In addition, the electronic musical instrument system according to the invention may be applied to not only keyboard instruments but also electronic musical instruments of wind instrument type. In the case of wind instrument applications, a tone change with a subtle pitch change can be outputted. This may be effective for a special tone generator key (for example, an instrument which outputs thrum tones by this key) constituted by a switch having a stroke (a certain distance from beginning to end of key pressing).
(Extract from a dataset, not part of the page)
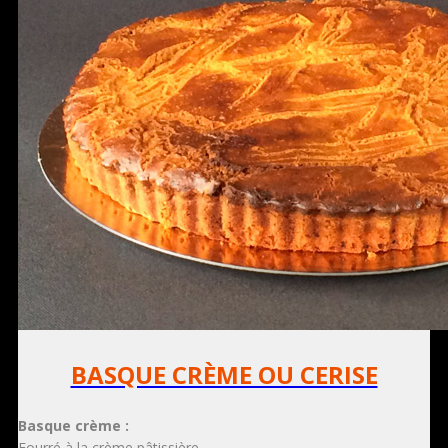
BASQUE CRÈME OU CERISE
Basque crème :
Fourré à la crème pâtissière.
In other words, the electronic musical instrument system according to the invention can be applied to those having a switch that outputs thrum tones by the key having a stroke. [0162]
As described above, in the embodiment of the invention, by using the music keyboard apparatus as shown in FIG. 2, the second switch [0163] 48 (the second sensor) driven by the mass body 43 detects the key-on information for reading out the key-on music waveform under the key pressing state. The first switch 47 (the first sensor) driven by the key 21W (21B) detects the key-off information to read out the key-off waveform under the key releasing state. By such an operation, the music apparatus can realize an expressive and natural sound system quite similar to the acoustic piano. Such a feature will be described below with comparison to the acoustic piano.
Generally, in the acoustic piano, the striking force is transmitted in the order of a key, a hammer action mechanism, a hammer and a string. At that moment, a damper mechanism operates as a string stopper in link with the key operation. When starting key pressing, a damper felt leaves from a string and is made in contact with the string immediately before the finish of the key release. [0164]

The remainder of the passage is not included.